WHAT NEEDS TO BE DONE:
In the entries below, find the line with "Airway obstru" and print exactly every line from there up to and including the line with "Team-based r", with no other lines.

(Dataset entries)
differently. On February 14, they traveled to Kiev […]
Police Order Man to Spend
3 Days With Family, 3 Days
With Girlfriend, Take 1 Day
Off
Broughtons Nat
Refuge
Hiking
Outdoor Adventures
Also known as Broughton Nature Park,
* * *
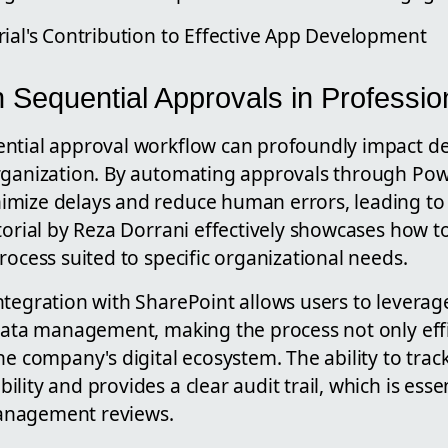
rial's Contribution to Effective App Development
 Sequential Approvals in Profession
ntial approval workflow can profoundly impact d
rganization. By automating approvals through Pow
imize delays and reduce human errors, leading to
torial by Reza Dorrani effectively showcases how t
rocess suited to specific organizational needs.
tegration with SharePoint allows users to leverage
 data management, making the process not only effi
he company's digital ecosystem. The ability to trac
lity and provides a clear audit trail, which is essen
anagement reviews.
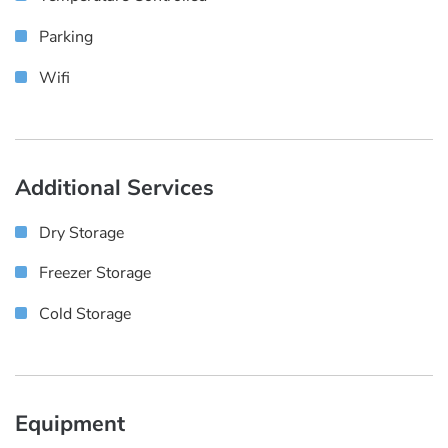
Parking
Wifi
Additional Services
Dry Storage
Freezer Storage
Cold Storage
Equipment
* * *
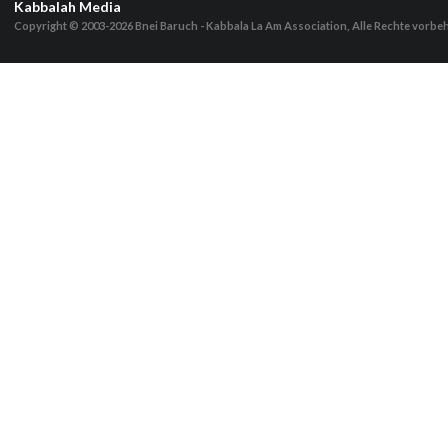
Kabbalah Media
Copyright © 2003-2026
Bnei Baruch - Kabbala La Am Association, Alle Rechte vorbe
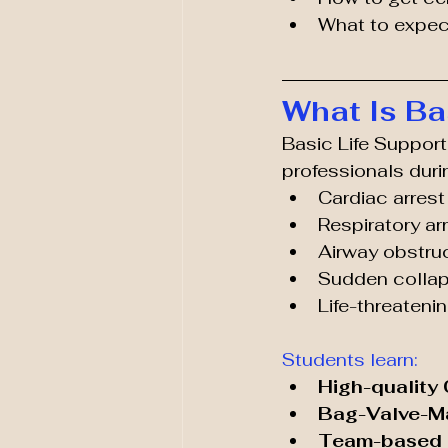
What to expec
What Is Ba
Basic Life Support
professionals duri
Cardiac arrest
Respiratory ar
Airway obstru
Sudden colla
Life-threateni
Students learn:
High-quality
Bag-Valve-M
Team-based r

TASK SOLUTION:
Airway obstru
Sudden colla
Life-threateni
Students learn:
High-quality
Bag-Valve-M
Team-based r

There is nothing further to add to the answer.